If the tort is acting tired still that is not totally unusual, especially since you said they rose only 10 days ago....I would watch the tort carefully, as you should for the first 2-4 weeks out of brumation, just to make sure the behavior does not turn bad..

Baytril being given straight out of brumation would worry me....I am a person that has used Baytril with beautiful results for the tort here----he ate, drank basked and did all his wonderful things while being treated....

Where are you offering the injection at on the tort (front/back/loose skin/in the muscle???) See, to me the tort needs to clear his system out of as many urates as possible coming out of brumation...this is imperative, so the soaks are so very important....now, my worry would be that the torts kidneys are under demand right now normally and then they are being stressed by an antibiotic, and in this case a strong antibiotic...to me this can be bad.

I would wonder if at the end of the soaks you take a soft toothbrush and gently brush it on the colored area in question...then rinse the tort again in the water....perhaps doing this for a few days will begin to lighten the color...and if so, then the color is something likely absorbed by the substrate combined with moisture...where did you place the tort in his brumation box while he slept??? (garage, closet, patio, porch??)....how long have you had the tort?

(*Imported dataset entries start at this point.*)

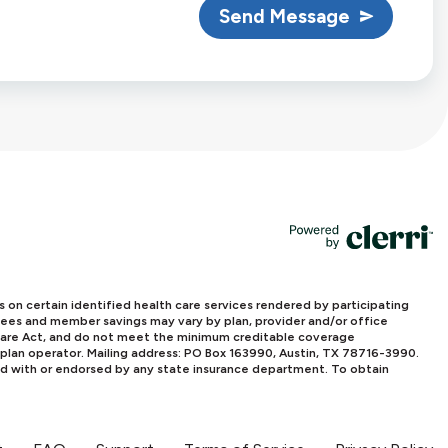
Send Message
powered by
n certain identified health care services rendered by participating
l fees and member savings may vary by plan, provider and/or office
e Care Act, and do not meet the minimum creditable coverage
 plan operator. Mailing address: PO Box 163990, Austin, TX 78716-3990.
ed with or endorsed by any state insurance department. To obtain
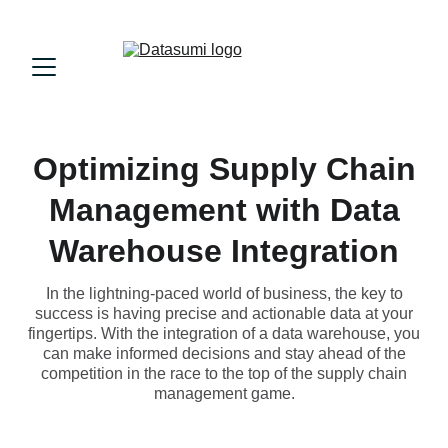
Optimizing Supply Chain
Management with Data
Warehouse Integration
In the lightning-paced world of business, the key to
success is having precise and actionable data at your
fingertips. With the integration of a data warehouse, you
can make informed decisions and stay ahead of the
competition in the race to the top of the supply chain
management game.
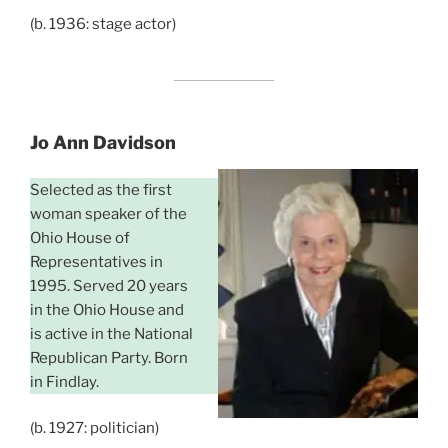
(b. 1936: stage actor)
Jo Ann Davidson
Selected as the first
woman speaker of the
Ohio House of
Representatives in
1995. Served 20 years
in the Ohio House and
is active in the National
Republican Party. Born
in Findlay.
(b. 1927: politician)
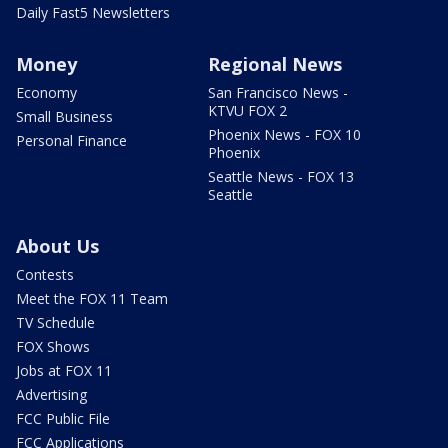
Daily Fast5 Newsletters
Money
Regional News
Economy
San Francisco News -
KTVU FOX 2
Small Business
Phoenix News - FOX 10
Personal Finance
Phoenix
Seattle News - FOX 13
Seattle
About Us
Contests
Meet the FOX 11 Team
TV Schedule
FOX Shows
Jobs at FOX 11
Advertising
FCC Public File
FCC Applications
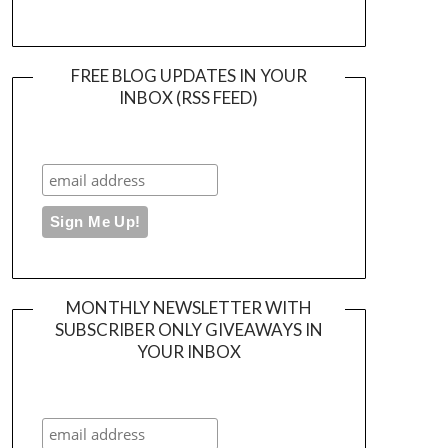
FREE BLOG UPDATES IN YOUR
INBOX (RSS FEED)
MONTHLY NEWSLETTER WITH
SUBSCRIBER ONLY GIVEAWAYS IN
YOUR INBOX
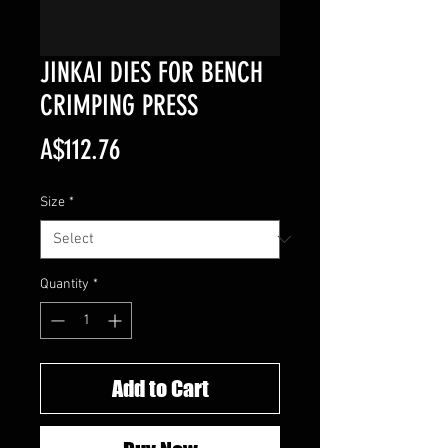
JINKAI DIES FOR BENCH
CRIMPING PRESS
Price
A$112.76
Size
*
Quantity
*
Add to Cart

Oh, if you are going to brush the area with each soak...please be sure to take a clear picture for yourself as a reference and then be sure to compare the tort at the same place/location/time of day and such to assure your lighting for comparison remains alike....we have a way of forgetting what something looks like from the start to the end of a process....


----------



## Orpexo (Mar 13, 2014)

Koopa spends the winter in a herp nursery II lucky reptile.
substrate in the box is dirt. I have the tort since 3 years.
Injections in pectoral and pelvic mussles, but I decided to stop them.
I came back very late from work so no pictures, heading straight to bed, I ll see tomorow.


----------



## Orpexo (Mar 13, 2014)

here is a file with better pictures:
http://okibul.free.fr/koopa/14032014/

the plastron is hard exept for the area circled on this picture:
http://okibul.free.fr/koopa/14032014/mm.JPG

I am no expert but from what I see I would imagine the following:
the outer plastron is like a thick layer of varnish. in between this layer and the thicker bone is the problem: a mix of blood and incolor fluid. I am saying that because when I press on the circled area I can see a small movement of the blood mark.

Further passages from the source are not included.